Fast fuzzy search on 100 million DNA dataset¶
- Author:
Fujimoto Seiji
- Publish:
2022-05-15
- Copyright:
This document has been placed in the public domain.
1. Introduction¶
In this expository note, I explain how to implement a fast fuzzy search on a large DNA dataset.
For the convenience of discussion, this article assumes the following problem structure:
You have a dataset that contains 100 million DNA fragments.
The length of each DNA fragment is 20.
You want to find out every entry whose edit distance to your query is \(\le N\).
However, you should be able to apply this article’s method to other similar problems as well.
2. The naive solution¶
The most simple/naive solution for this problem would be something like this:
Implement the Wagner-Fischer algorithm.
Brute-force the dataset to find all the eligible entries.
The basic problem here is that the Wagner-Fischer algorithm only can process ~3 million DNA pairs per second [1].
In short, to handle a dataset of 100 million records, we need to find a way to speed up the computation 30x.
3. How can we make it faster?¶
3.1. Use Myers’ Bit parallel algorithm¶
Gene Myers invented an elegant algorithm to compute edit distance.

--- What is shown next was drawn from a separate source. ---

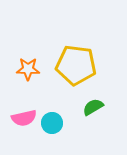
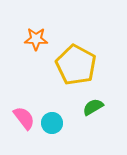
yellow pentagon: rotated 21 degrees clockwise
orange star: moved 8 px right, 30 px up
pink semicircle: rotated 115 degrees counterclockwise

This algorithm is distinguished from preceding solutions by the extensive use of bit-level parallelism. [Myers1999]
Practically speaking, Myers’ method exceeds the Wagner-Fischer algorithm across at a wide range of inputs. Here are a benchmark test that I've done a while ago:
The figure above illustrates the efficiency of two algorithms as a function of the input lengths.
3.2. Optimize Myers’ algorithm¶
One of the drawbacks of Myers’ algorithm is that it requires the pre- computation of bit vectors. This pre-computation requires \(O(Σn)\) time [2] and roughly speaking takes 30-40% of the total computation time.
Luckily we can optimize the pre-computation:
There is a much simpler way (than described in the original article) to pre-compute the bit vectors. [3]
We can cache the pre-computed bit vectors. So we do not need to compute them in each function call.
These optimization (especially the “reuse” part) makes the entire computation much more efficient.
Σ is number of alphabets. n is the length of an input string.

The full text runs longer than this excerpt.